When processing a number from list a1, if the number hasn't been seen yet, but has been seen in the list a2, then we can add it to the list of numbers in current_intersect. Likewise for the number from list a2.

After updating current_intersect, the current_intersect is added to all_intersects. Also, the current array elements are added to the two sets.

Upvotes: 1

victor zeng
victor zeng

Reputation: 111

If you replace your intersection algorithm with one that doesn't sort the result (and thus takes linear time), your brute force algorithm's asymptotic complexity becomes O(n2) which is already at your problem's lower bound asymptotic complexity.

To demonstrate this lower bound, let's assume for the sake of argument, that you have an O(1) method for determining what numbers needed to be added to the ith intersection to get the (i+1)th intersection. Therefore, if C(i) is the time to copy the ith intersection, your total runtime would be

O(1) + \sum_{i=1}^{n}\left[ C(i-1) + O(1)\right] = O(1) + \sum_{i=1}^{n}C(i-1) + \sum_{i=1}^{n}O(1)

Now then, copying an array is an O(n) operation, and in the worst case where your two arrays are the same, the ith intersection has length i+1. Therefore, your worse case run-time is

O(1) + \sum_{i=1}^{n}O(i-1) + \sum_{i=1}^{n}O(1) = O(n^2) + O(n) =O(n^2)
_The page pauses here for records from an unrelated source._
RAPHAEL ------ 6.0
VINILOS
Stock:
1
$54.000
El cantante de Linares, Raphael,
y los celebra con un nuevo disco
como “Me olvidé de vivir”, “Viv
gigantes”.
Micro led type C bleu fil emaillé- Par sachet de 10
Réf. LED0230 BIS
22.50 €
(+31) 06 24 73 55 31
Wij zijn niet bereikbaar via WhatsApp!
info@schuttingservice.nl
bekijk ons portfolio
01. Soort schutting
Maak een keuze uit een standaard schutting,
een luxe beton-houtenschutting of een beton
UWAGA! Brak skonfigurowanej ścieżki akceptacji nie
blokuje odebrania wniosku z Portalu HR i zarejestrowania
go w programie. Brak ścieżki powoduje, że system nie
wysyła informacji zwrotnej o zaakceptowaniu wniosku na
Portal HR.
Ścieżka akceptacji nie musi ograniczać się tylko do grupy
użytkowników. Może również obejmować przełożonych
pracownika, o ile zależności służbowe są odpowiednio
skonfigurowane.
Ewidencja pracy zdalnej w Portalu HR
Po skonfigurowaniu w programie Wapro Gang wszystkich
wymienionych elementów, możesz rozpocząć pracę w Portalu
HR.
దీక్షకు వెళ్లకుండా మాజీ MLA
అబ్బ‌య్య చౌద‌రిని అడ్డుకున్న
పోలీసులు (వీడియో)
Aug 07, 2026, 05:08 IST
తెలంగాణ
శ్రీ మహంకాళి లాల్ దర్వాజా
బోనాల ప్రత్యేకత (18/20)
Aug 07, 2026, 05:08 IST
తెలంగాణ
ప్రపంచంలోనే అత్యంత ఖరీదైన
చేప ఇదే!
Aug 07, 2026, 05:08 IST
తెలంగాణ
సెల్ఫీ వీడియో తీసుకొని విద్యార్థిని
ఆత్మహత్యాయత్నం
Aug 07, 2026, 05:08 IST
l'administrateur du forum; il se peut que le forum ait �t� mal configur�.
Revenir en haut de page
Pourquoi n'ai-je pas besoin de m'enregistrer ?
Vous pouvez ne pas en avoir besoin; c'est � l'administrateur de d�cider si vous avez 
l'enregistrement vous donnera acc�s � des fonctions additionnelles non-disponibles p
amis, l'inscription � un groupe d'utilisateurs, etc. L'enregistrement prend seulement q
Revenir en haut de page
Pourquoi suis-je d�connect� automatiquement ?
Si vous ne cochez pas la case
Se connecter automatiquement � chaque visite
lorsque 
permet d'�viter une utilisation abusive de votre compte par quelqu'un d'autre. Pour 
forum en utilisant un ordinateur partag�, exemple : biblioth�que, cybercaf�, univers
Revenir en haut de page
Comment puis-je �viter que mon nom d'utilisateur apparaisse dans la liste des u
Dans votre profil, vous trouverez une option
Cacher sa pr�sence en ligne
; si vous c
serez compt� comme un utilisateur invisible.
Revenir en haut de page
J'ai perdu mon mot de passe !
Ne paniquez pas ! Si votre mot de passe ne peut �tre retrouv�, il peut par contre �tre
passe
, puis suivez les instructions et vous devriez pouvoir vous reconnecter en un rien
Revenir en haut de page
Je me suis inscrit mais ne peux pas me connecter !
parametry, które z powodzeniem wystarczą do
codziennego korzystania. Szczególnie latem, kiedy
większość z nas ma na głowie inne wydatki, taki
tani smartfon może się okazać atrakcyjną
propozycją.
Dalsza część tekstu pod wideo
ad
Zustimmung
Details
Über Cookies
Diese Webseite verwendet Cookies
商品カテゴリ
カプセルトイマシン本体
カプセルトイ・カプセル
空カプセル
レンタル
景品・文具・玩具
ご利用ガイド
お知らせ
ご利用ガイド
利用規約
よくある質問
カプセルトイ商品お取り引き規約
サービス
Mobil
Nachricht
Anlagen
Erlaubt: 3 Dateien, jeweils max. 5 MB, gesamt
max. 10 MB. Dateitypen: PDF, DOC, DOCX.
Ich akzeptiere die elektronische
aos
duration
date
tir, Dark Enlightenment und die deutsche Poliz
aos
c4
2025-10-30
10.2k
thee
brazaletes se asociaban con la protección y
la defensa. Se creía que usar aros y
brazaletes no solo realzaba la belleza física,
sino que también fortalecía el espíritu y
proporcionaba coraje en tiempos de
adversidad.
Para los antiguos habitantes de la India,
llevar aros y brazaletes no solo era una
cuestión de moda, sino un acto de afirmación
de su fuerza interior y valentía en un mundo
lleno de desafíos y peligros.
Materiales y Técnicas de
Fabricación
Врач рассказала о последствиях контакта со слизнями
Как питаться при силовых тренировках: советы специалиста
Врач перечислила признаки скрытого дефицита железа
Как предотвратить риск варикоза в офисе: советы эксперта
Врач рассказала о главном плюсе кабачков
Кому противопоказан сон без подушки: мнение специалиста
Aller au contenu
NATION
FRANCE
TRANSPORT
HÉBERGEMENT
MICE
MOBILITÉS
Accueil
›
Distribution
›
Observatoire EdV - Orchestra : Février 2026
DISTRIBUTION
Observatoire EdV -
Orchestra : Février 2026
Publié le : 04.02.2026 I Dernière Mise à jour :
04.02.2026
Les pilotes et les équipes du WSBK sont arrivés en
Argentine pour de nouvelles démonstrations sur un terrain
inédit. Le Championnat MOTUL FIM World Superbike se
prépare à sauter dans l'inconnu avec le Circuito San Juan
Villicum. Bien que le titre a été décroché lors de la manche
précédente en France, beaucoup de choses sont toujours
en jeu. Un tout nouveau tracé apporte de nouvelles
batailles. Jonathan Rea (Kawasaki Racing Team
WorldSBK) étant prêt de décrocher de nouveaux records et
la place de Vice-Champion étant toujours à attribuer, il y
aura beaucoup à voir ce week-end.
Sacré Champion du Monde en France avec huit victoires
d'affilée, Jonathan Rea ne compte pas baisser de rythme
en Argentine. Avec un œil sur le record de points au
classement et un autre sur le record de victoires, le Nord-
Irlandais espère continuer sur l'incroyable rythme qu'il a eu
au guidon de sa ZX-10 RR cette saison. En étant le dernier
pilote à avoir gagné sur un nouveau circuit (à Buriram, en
That being said, you can beat your naive algorithm's run-time by a constant factor by modifying the O(n) greedy algorithm for generating the intersection of two lists.

def intersection(a: list,b: list):
    ''' Computes the interection of lists a and b. Assumes that a and b have the same 
    length'''
    a_leftover = set()
    b_leftover = set()
    stored = set() # We only want unique values
    n = len(a)
    result = []
    for i in range(n):
        a_elm = a[i]
        b_elm = b[i]
        if a_elm not in stored and a_elm == b_elm:
            result.append(a_elm)
            stored.add(a_elm)
        else:
            if a_elm not in stored:
                if a_elm in b_leftover:
                    # a_elm was previously encountered in b
                    result.append(a_elm)
                    stored.add(a_elm)
                    b_leftover.remove(a_elm)
                else:
                    a_leftover.add(a_elm)
            if b_elm not in stored:
                if b_elm in a_leftover:
                    # b_elf was previously encountered in a
                    result.append(b_elm)
                    stored.add(b_elm)
                    a_leftover.remove(b_elm)
                else:
                    b_leftover.add(b_elm)
    return result

All you would need to do is modify the algorithm to store and return the intermediate results. 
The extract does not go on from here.